Lesson 17: Enduring the pain of ている and てある

This brings us to ている and てある, which use いる/ある as auxiliary verbs. ている indicates an enduring action/state. For most verbs, this means progressive or continuous (enduring action), but for others, it means the complete state of the action remains (enduring state). The second kind of verb is usually "intransitive", meaning that they cannot normally accept a direct object, like 死ぬ "die".

食べている I'm eating. (enduring action)

死んでいる He's dead. (enduring state)

The い in ている can be dropped. This is normal but not formal.

食べてる I'm eating.

てある is about something being in an enduring state resulting from an action. It's important to remember that てある expresses a state, not an action.

ケーキ作ってあるよ The cake's done! (Someone has made the cake.)

てある takes the direct object and treats it as a subject. This means that the verb's normal "logical object" is usually marked with が or は or unmarked, like the cake in the example above. But because japanese is linguistically weird, sometimes を is used, too. You can think of using を here like taking the entire phrase " <thing>を作る" and conjugating that phrase with てある.
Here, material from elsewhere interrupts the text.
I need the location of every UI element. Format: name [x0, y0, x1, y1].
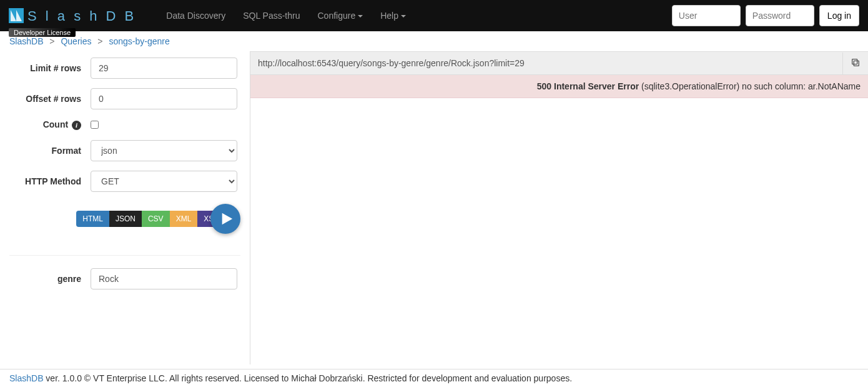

Finally, it expresses a state, not an action, so てある is not "the passive". Japanese has a real passive that we'll cover soon.

Normally, intransitive verbs plus ている act alike transitive verbs plus てある, aside from using the logical subject instead of the logical object. This is what "enduring state" means for ている.

ている only shows up for い-adjectives when the い-adjective is the end of a verb phrase, like 食べないでいる. This is the て "form" of the verb phrase 食べない. You can't do this with い-adjectives on their own.

Something like なくている is nonsensical because the くて form of い-adjectives is always a conjunction, never a way to string words together. Remember not to confuse the words "conjugation" and "conjunction".